Le périmètre des plans sociaux réduit

Toujours pour faciliter les licenciements, le périmètre d’appréciation des licenciements économiques sera fixé au niveau national. Les multinationales pourront donc désormais licencier y compris si elles réalisent des bénéfices dans d’autres pays, ce qui n’était jusqu’alors pas possible. Officiellement, le juge sera compétent pour apprécier les cas de fraude, lorsque, par un jeu d’écriture, une multinationale rend une filiale déficitaire pour justifier un plan social. Or, il était déjà difficile au juge d’apprécier la réalité de la situation de l’entreprise sur le plan global. D’autant que depuis décembre 2016, deux nouveaux motifs de licenciement économique facilitait les plans sociaux : en cas de réorganisation nécessaire pour développer la compétitivité ou de baisse des commandes ou du chiffre d’affaires sur un à trois trimestres en fonction de la taille de l’entreprise concernée. Désormais, seule la situation financière de l’établissement basé en France sera prise en compte.

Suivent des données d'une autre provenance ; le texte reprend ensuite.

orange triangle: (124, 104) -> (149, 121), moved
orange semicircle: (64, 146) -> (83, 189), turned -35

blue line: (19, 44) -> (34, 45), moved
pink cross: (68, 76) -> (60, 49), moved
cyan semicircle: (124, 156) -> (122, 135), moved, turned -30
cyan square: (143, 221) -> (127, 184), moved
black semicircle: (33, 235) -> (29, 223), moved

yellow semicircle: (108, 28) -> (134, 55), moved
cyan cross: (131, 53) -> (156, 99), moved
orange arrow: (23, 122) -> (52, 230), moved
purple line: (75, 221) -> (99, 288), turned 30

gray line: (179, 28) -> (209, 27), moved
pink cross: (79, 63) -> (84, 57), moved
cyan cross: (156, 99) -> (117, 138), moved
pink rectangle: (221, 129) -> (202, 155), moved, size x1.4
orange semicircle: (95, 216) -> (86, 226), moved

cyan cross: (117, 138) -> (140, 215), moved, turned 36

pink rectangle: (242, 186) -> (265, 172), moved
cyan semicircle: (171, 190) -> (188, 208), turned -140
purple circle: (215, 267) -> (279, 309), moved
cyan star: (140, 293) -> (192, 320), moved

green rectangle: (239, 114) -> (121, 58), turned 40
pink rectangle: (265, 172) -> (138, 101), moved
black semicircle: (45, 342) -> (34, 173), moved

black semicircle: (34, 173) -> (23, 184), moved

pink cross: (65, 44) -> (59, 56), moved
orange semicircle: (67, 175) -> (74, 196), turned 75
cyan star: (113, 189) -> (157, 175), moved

Des ruptures conventionnelles collectives

Mais le coup le plus rude concerne la négociation délocalisée au niveau de l’entreprise et ses conséquences. Les entreprises pourront conclure des « accords majoritaires simplifiés » portant sur le temps de travail, la rémunération, les congés ou la mobilité professionnelle ou géographique des salariés, dans un sens moins favorable à ces derniers.  Ce qui était déjà possible avec les « accords de maintien de l’emploi », puis plus largement encore avec ceux de « préservation ou de développement de l’emploi », prévus par la loi El Khomri, va désormais être généralisé, puisqu’il suffira que les entreprises fassent état de « nécessités liées à leur fonctionnement ». Si le salarié refuse le contenu de l’accord, il sera licencié pour motif économique. Pour faire passer la pilule, le gouvernement a prévu que son compte formation sera abondé à hauteur de 100 heures par l’employeur. Le salarié ne disposera que de deux mois pour contester la validité de ces accords, par exemple s’il les juge discriminatoires. Les accords d’entreprise primeront donc sur le contrat de travail. Cerise sur le gâteau : les ruptures conventionnelles collectives. Grâce à celles-ci, l’employeur pourra se séparer de plusieurs salariés sur une base volontaire, une fois l’accord homologué par l’administration. Ce qui lui permettra de réembaucher librement après ce plan de départ collectif, contrairement à ce qui se passe en cas de licenciement économique. Rappelons tout de même qu’en 2015, il y a eu 358 000 ruptures conventionnelles individuelles, sans qu’on ne constate une hausse des embauches en CDI. Ce qui est pourtant l’un des arguments clé justifiant cette réforme. A savoir la peur des patrons, surtout ceux des petites entreprises, de recruter en CDI. Qui vont en tout cas pouvoir dégraisser à plein tubes.